- _ASSIGNMENT_: Omit the pictures, then reproduce every remaining record exactly.
_ _ _ _ _ _ _
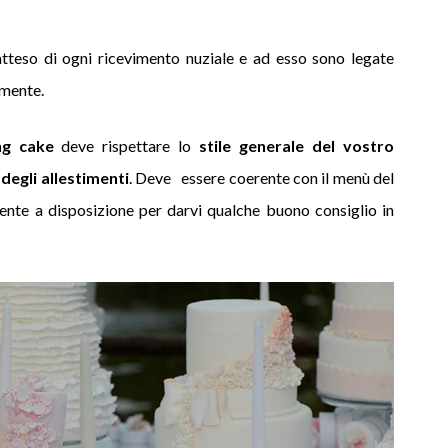
tteso di ogni ricevimento nuziale e ad esso sono legate
amente.
ng cake
deve rispettare lo
stile generale del vostro
 degli allestimenti
. Deve essere coerente con il menù del
mente a disposizione per darvi qualche buono consiglio in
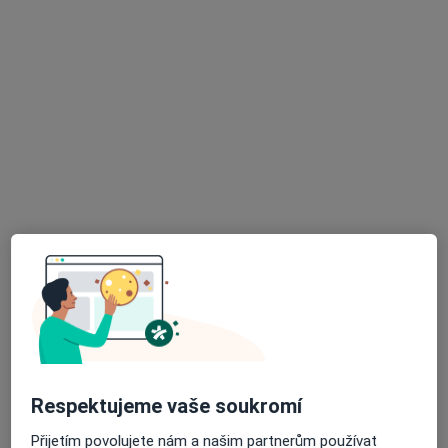
Praktické lékařství, s.r.o.
Tento specialista nenabízí online rezervaci termínu na této adrese.
Rezervovat termín
K dispozici jsou specialisté
Tito specialisté se nacházejí mimo Kolín,
středočeský, v oblastech blízkých vašemu
vyhledávání.
Respektujeme vaše soukromí
Přijetím povolujete nám a našim partnerům používat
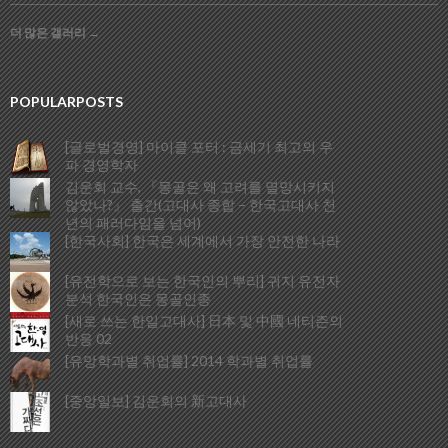
더 많은 갤러리
→
POPULARPOSTS
[글로벌경영] 마이클 포터 : 금세기 최고의 우
파 경영학자
김운회 교수, 『몽골은 왜 고려를 멸망시키지
않았나?』 출간(고대사 종합 – 한국고대사 천
년의 패러다임을 넘어)
[한국사회] 한국은 세계에서 가장 안전한 나라
[유전학으로 보는 한국인의 뿌리] 귀지 유전자
분석 한국인은 몽골인종
[새로 쓰는 한일고대사] 日本 및 中國 네티즌의
반응 02
[유망학과별 취업률] 2014 학과별 취업률
[중앙일보] 김운회의 新고대사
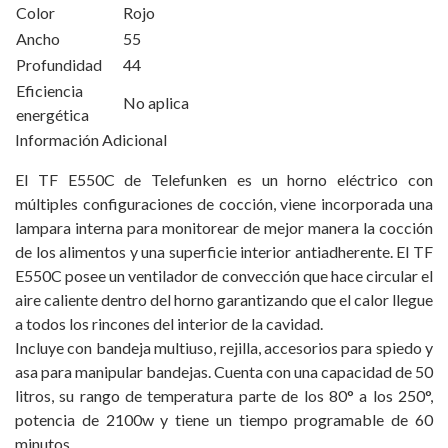
Color
Rojo
Ancho
55
Profundidad
44
Eficiencia
No aplica
energética
Información Adicional
El TF E550C de Telefunken es un horno eléctrico con
múltiples configuraciones de cocción, viene incorporada una
lampara interna para monitorear de mejor manera la cocción
de los alimentos y una superficie interior antiadherente. El TF
E550C posee un ventilador de convección que hace circular el
aire caliente dentro del horno garantizando que el calor llegue
a todos los rincones del interior de la cavidad.
Incluye con bandeja multiuso, rejilla, accesorios para spiedo y
asa para manipular bandejas. Cuenta con una capacidad de 50
litros, su rango de temperatura parte de los 80° a los 250°,
potencia de 2100w y tiene un tiempo programable de 60
minutos.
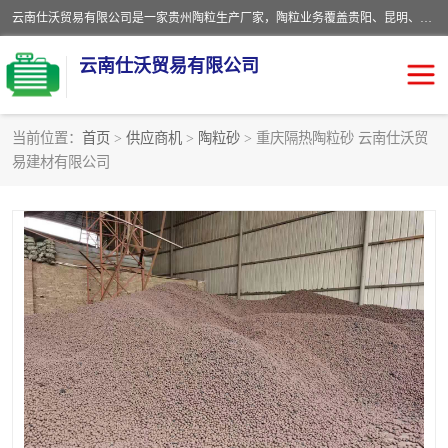
云南仕沃贸易有限公司是一家贵州陶粒生产厂家，陶粒业务覆盖贵阳、昆明、四川、云南、重庆等区域。批发贵阳陶粒、昆明陶粒、四川陶粒、云南陶粒、重庆陶粒，服务热线：*。仕沃贸易建材致力于建筑产业化、绿色建筑体系、产品和系统应用解决方案的企业。研发生产、销售和推广绿色建筑体系、建筑产业化体系的各种环保建筑产品。
云南仕沃贸易有限公司
当前位置：
首页
>
供应商机
>
陶粒砂
> 重庆隔热陶粒砂 云南仕沃贸
易建材有限公司
陶粒
卫生间回填陶粒
园林绿化陶粒
生物陶粒
陶粒砂
粘土陶粒
建筑陶粒
陶粒回填
轻质陶粒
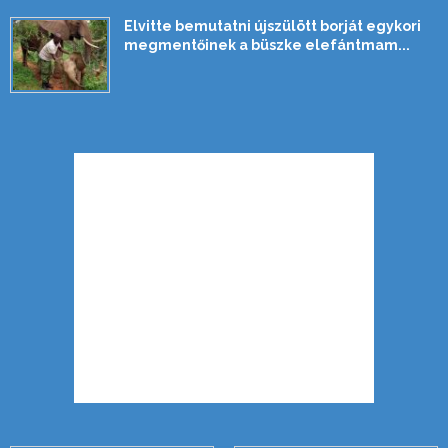
Elvitte bemutatni újszülött borját egykori
megmentőinek a büszke elefántmam...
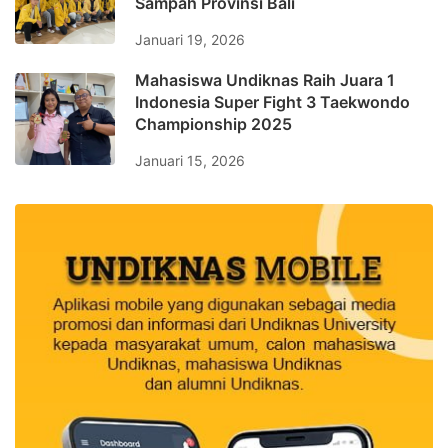
Sampah Provinsi Bali
Januari 19, 2026
Mahasiswa Undiknas Raih Juara 1
Indonesia Super Fight 3 Taekwondo
Championship 2025
Januari 15, 2026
_ _ _ _ _ _ _
- _TASK SOLUTION_:
tteso di ogni ricevimento nuziale e ad esso sono legate
amente.
ng cake
deve rispettare lo
stile generale del vostro
 degli allestimenti
. Deve essere coerente con il menù del
mente a disposizione per darvi qualche buono consiglio in
Praktické lékařství, s.r.o.
Tento specialista nenabízí online rezervaci termínu na této adrese.
Rezervovat termín
K dispozici jsou specialisté
Tito specialisté se nacházejí mimo Kolín,
středočeský, v oblastech blízkých vašemu
vyhledávání.
Respektujeme vaše soukromí
Přijetím povolujete nám a našim partnerům používat
더 많은 갤러리
→
POPULARPOSTS
[글로벌경영] 마이클 포터 : 금세기 최고의 우
파 경영학자
김운회 교수, 『몽골은 왜 고려를 멸망시키지
않았나?』 출간(고대사 종합 – 한국고대사 천
년의 패러다임을 넘어)
[한국사회] 한국은 세계에서 가장 안전한 나라
[유전학으로 보는 한국인의 뿌리] 귀지 유전자
분석 한국인은 몽골인종
[새로 쓰는 한일고대사] 日本 및 中國 네티즌의
반응 02
[유망학과별 취업률] 2014 학과별 취업률
[중앙일보] 김운회의 新고대사
Color
Rojo
Ancho
55
Profundidad
44
Eficiencia
No aplica
energética
Información Adicional
El TF E550C de Telefunken es un horno eléctrico con
múltiples configuraciones de cocción, viene incorporada una
lampara interna para monitorear de mejor manera la cocción
de los alimentos y una superficie interior antiadherente. El TF
E550C posee un ventilador de convección que hace circular el
aire caliente dentro del horno garantizando que el calor llegue
a todos los rincones del interior de la cavidad.
Incluye con bandeja multiuso, rejilla, accesorios para spiedo y
asa para manipular bandejas. Cuenta con una capacidad de 50
litros, su rango de temperatura parte de los 80° a los 250°,
potencia de 2100w y tiene un tiempo programable de 60
minutos.
云南仕沃贸易有限公司是一家贵州陶粒生产厂家，陶粒业务覆盖贵阳、昆明、四川、云南、重庆等区域。批发贵阳陶粒、昆明陶粒、四川陶粒、云南陶粒、重庆陶粒，服务热线：*。仕沃贸易建材致力于建筑产业化、绿色建筑体系、产品和系统应用解决方案的企业。研发生产、销售和推广绿色建筑体系、建筑产业化体系的各种环保建筑产品。
云南仕沃贸易有限公司
当前位置：
首页
>
供应商机
>
陶粒砂
> 重庆隔热陶粒砂 云南仕沃贸
易建材有限公司
陶粒
卫生间回填陶粒
园林绿化陶粒
生物陶粒
陶粒砂
粘土陶粒
建筑陶粒
陶粒回填
轻质陶粒
Elvitte bemutatni újszülött borját egykori
megmentőinek a büszke elefántmam...
Sampah Provinsi Bali
Januari 19, 2026
Mahasiswa Undiknas Raih Juara 1
Indonesia Super Fight 3 Taekwondo
Championship 2025
Januari 15, 2026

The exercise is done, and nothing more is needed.